(Extracted page text data)
————————

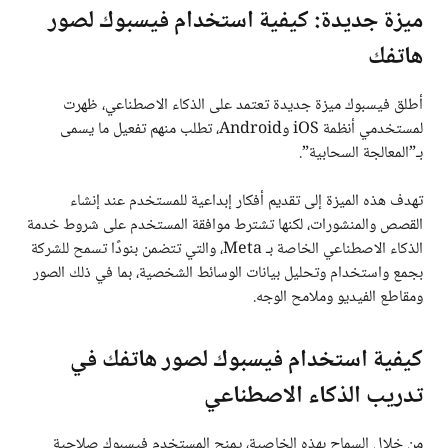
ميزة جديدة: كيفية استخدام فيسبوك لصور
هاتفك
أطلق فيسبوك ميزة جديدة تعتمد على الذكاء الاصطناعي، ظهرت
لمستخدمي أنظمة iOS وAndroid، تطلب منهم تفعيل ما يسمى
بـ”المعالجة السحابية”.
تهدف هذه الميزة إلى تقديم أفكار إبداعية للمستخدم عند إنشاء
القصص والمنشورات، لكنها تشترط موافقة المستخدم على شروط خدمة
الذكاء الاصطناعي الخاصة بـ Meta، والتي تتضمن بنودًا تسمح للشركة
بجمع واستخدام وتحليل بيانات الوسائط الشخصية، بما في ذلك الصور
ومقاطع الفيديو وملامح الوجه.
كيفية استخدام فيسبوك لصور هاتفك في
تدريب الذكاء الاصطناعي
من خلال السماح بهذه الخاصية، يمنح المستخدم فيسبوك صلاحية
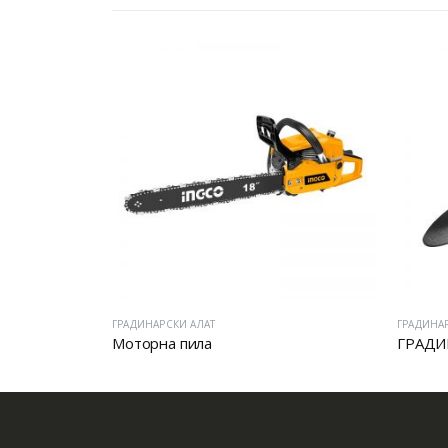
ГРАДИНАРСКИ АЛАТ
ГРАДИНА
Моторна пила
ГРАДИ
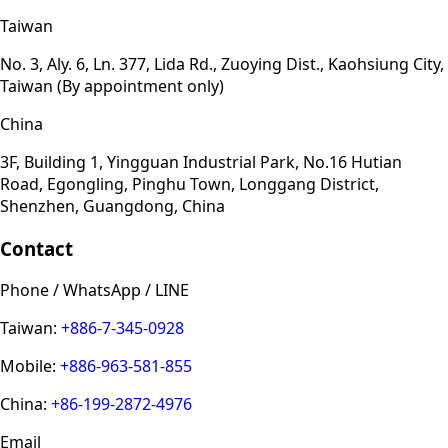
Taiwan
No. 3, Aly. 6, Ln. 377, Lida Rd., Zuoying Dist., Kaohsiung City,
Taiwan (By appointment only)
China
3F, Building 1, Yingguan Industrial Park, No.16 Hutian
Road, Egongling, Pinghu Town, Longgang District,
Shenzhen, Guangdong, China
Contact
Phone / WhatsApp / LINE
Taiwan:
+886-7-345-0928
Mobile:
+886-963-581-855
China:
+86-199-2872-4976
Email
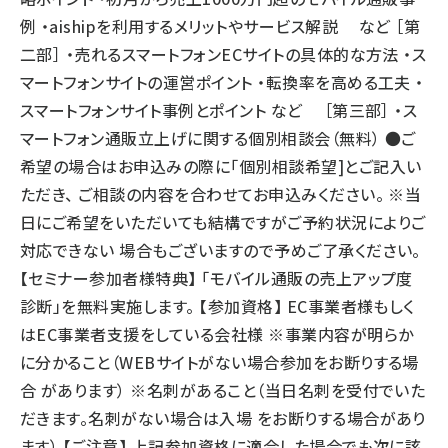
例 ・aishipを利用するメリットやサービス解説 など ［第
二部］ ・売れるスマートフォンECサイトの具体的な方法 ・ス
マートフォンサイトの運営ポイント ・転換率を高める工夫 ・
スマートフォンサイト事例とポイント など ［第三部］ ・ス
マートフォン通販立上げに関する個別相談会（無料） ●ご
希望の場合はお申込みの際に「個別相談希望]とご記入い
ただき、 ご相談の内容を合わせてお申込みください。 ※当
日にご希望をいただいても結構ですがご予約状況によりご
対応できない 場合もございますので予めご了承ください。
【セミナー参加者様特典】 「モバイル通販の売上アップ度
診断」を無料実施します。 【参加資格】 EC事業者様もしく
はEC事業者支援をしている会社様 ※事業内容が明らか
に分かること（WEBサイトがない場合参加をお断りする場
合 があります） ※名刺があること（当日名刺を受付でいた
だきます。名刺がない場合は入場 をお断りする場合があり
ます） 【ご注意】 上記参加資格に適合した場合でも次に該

————————

● **Work task**
Once you have read through the entries, say how many of their lines include the string "الذكاء" and give nothing but that number.

● **Solved problem**
3